But the courts must also exercise deference to the legislatures, allowing the legislators to fulfill their proper function: making laws. John Locke placed the pre-eminent role for governance with legislatures in his writing on the separation of powers, with those other bodies that implemented and enforced the laws being subordinate to those who made them. Democracy is upheld and enhanced if courts respect the role of the legislature to legislate. Courts must therefore exercise judicial restraint, assiduously refraining from substituting their own opinion for that of those elected to make the laws.

At a time when democracy in Canada has been under scrutiny and been found wanting by many, it is an opportune time to re-evaluate the state of our democracy. Are our institutions exercising their respective roles to maintain and enhance Canadian democracy?

It seems inconceivable that a document written in Latin in medieval England could still form the foundation of our democracy in Canada. Yet the Magna Carta does this. At its core, the Magna Carta documented noblemen's victory in wresting absolute power from King John, albeit in a limited way. Many clauses in the Magna Carta addressed legal rights and remedies. An enhanced role for the courts was one of these rights, which imposed limitations on the power of the king.

Up until the signing of the Magna Carta, the King was a law unto himself. According to the historical record, King John was a terrible king. He threw his enemies in prison and starved them to death. He appropriated property without a charge or trial. The Magna Carta did not solve all the problems, but it was the first of many steps to bring accountability to the ruler of the land. Even he was under the law rather than being above it.
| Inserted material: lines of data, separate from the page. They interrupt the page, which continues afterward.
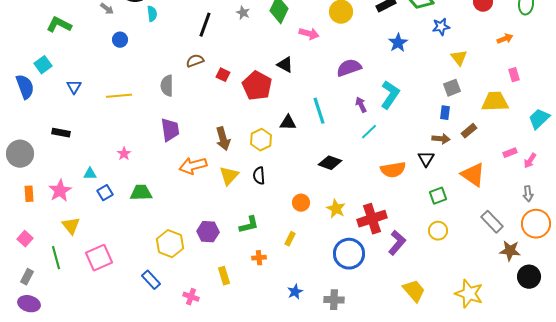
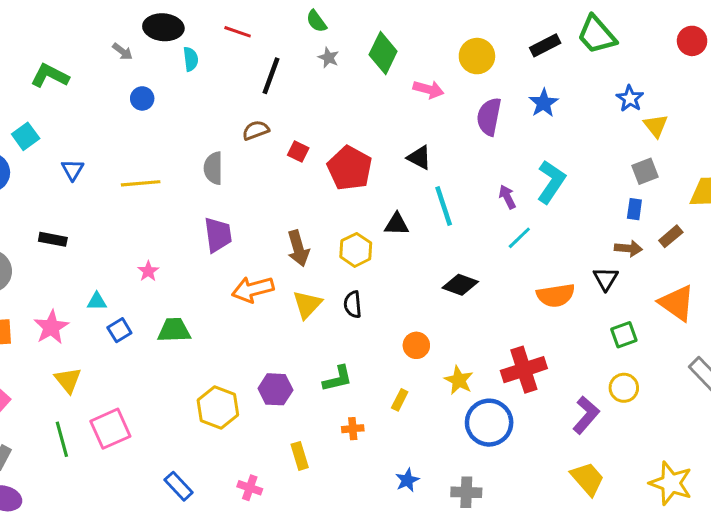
blue star: (441, 27) -> (630, 98), moved, turned -30
blue star: (398, 43) -> (544, 103), moved
black triangle: (285, 65) -> (419, 158), moved
purple semicircle: (349, 68) -> (489, 117), moved, turned -60
yellow star: (336, 209) -> (459, 380), moved
purple L-shape: (397, 243) -> (586, 415), moved
green line: (56, 258) -> (62, 439), moved
blue rectangle: (151, 280) -> (179, 486), moved

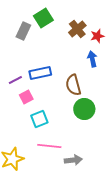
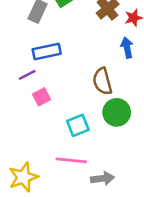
blue rectangle: (40, 73) -> (47, 51), moved
cyan square: (39, 119) -> (78, 125), moved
Most famously, clause 40 of the Magna Carta states, "To no one will we sell, to no one deny or delay right or justice." ("We" being literally the royal we.) Clause 45 required the king to appoint as justices "only men that know the law of the realm and are minded to keep it well." This meant that the king could not use the courts for his own despotic purposes. Rather, the courts were to be part of the governance for the realm, staffed by persons knowledgeable in law and bound to dispense justice.

As well, the Magna Carta granted free men the right to a fair trial before being convicted, "except by the lawful judgment of his equals or by the law of the land." So, in addition to being the foundation for democracy, the Magna Carta is also the foundation for the rule of law and a fair and impartial justice system — all essential elements of our democratic system.

Most of us are familiar with classic separation of powers theory — the concept that the legislature, the executive and the courts are separate branches of government that provide "checks and balances" on one another. Those ideas were propounded by the French philosopher Montesquieu. The American system of government is based on it. Canadian democratic tradition is instead based on the Westminster model, which incorporated John Locke's theories on the same subject. Our tradition has a pre-eminent place for the legislature, with the roles of the executive in implementing laws and the courts in interpreting and enforcing laws supportive of the legislature. Yes, they also provide checks and balances on legislative power, but not with three equal, and staunchly separate, institutions as under the American system.

It has long been an important role of the courts to ensure that legislatures pass laws in accordance with the constitutional powers and procedures. Before the coming into force of the Charter in 1982, most such cases involved the courts pronouncing on whether a matter is properly federal or provincial jurisdiction. Courts still undertake this exercise. A recent example is the Insite case in which the court ruled that a safe-injection site for addicts in Vancouver was properly a provincial health-care issue rather than one of federal criminal law (illegal drugs). The federal government cannot legislate in provincial areas and vice versa.

Another protection of democracy that the courts offer is oversight of election rules. As long ago as 1877, a court overturned the election of L.H. Langevin in the riding of Saguenay, Que., because of undue influence of the clergy. Court cases have been much more prevalent recently because Parliament passed laws putting parameters on election campaigns. After the 2011 election, one Conservative member of Parliament was convicted of overspending and others who worked on the campaign were found guilty of other campaign violations. The ruling political party is subject to the law and it is the courts that enforce that law.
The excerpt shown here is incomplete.